Quick recap: TCW fired Gundlach in December, accusing Gundlach of plotting to start a rival firm and alleging he took confidential information, including client data, with him. TCW also called Gundlach erratic and egotistical, and said in its lawsuit it found pot and porn in Gundlach’s offices.

Gundlach -- who took roughly 40 TCW employees with him to his new firm, DoubleLine Capital -- alleged last month that TCW invaded his privacy by searching his offices and that the firm was throwing all sorts of mud around to harm his new business.

In his new lawsuit, Gundlach expands on last month's statement. The counterclaim says TCW had agreed to share with his team a percentage of fees generated on the funds Gundlach managed -- fees that grew substantially as Gundlach’s performance lured billions in assets. Gundlach says TCW would have owed at least $600 million and possibly as much as $1.25 billion. TCW, he says, didn’t want to pay, and so had an interest in discrediting him and firing him. It is “flatly untrue,” says Gundlach, that DoubleLine is built on proprietary information, and he says DoubleLine has hired computer experts to make sure that’s the case.

Gundlach says he’s been working hard to get DoubleLine Capital up and running -- the firm plans to offer at least three no-load bond funds soon -- and he says he won’t let TCW “slow our company’s momentum.”

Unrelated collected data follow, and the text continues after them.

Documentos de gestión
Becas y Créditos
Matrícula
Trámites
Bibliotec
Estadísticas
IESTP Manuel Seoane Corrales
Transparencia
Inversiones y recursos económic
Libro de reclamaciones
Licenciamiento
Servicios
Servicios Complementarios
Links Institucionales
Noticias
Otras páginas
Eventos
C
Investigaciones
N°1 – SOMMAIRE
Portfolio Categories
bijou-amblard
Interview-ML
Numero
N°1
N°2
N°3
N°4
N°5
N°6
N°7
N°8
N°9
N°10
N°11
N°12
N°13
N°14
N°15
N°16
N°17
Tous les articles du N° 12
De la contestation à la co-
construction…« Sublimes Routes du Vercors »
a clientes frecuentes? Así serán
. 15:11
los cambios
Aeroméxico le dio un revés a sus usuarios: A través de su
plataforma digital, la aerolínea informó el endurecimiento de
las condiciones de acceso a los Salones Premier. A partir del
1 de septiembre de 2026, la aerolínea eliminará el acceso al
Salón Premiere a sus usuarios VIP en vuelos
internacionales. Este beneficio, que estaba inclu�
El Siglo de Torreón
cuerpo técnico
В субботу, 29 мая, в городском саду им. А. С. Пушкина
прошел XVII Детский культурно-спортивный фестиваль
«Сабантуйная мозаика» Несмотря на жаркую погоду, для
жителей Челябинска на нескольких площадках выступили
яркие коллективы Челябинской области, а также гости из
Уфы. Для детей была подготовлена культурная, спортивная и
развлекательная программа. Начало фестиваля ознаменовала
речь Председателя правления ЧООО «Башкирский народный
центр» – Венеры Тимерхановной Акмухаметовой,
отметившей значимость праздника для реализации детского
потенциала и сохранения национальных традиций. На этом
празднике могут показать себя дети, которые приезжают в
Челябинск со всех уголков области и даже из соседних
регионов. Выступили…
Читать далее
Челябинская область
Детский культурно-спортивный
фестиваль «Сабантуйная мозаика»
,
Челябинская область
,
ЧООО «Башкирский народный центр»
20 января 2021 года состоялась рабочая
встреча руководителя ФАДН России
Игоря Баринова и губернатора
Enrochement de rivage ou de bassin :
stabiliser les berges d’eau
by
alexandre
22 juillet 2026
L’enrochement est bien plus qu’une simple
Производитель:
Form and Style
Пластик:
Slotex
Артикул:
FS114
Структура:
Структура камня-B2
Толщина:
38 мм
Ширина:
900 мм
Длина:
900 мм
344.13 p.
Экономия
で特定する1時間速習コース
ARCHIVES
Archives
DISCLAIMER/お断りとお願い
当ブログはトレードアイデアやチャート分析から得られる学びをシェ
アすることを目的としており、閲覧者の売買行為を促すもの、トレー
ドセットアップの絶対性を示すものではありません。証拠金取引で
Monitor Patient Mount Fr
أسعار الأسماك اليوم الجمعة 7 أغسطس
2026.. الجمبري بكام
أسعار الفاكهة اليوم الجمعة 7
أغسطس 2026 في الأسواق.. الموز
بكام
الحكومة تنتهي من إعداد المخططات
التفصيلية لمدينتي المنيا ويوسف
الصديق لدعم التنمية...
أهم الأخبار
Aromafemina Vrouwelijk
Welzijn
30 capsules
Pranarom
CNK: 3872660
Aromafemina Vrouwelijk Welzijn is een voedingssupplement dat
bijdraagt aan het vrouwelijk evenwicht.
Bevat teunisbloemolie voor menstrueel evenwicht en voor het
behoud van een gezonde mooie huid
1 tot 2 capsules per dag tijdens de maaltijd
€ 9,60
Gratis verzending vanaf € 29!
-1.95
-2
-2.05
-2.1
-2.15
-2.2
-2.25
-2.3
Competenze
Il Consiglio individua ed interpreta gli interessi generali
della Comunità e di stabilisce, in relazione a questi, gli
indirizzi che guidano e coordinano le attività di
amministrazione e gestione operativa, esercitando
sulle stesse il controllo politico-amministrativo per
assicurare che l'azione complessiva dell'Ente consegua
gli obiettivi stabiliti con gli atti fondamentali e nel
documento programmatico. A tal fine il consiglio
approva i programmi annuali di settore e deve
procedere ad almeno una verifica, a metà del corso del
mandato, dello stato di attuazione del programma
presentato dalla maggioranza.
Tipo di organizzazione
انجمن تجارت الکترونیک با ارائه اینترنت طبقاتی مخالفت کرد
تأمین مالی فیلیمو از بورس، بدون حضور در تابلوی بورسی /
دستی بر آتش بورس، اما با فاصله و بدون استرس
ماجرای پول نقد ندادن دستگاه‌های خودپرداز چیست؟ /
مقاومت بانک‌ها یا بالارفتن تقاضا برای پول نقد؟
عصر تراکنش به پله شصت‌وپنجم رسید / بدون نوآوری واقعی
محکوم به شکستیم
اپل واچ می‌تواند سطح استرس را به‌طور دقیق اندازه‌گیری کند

Gundlach’s version of events is “spin” and “completely erroneous,” responds a TCW spokeswoman. “This comes from an individual who earned $40 million last year and $135 million over the past five years.” The spokeswoman says TCW will answer his counterclaims in court to avoid drawing attention away from the "serious misconduct and breach of fiduciary duties” of which the firm accuses him.

Looks like this soap opera may have the longevity of All My Children. Meanwhile, Gundlach's former flagship fund, TCW Total Return Bond (TGLMX), has kept up a decent if not earth-shattering performance this year, outperforming its index by about one-third of one percentage point and ranking among the top 23% of funds in its category, according to Morningstar. Over the last five years, the fund was in the top percentile in its category, largely because of Gundlach's smart moves on mortgage-backed securities.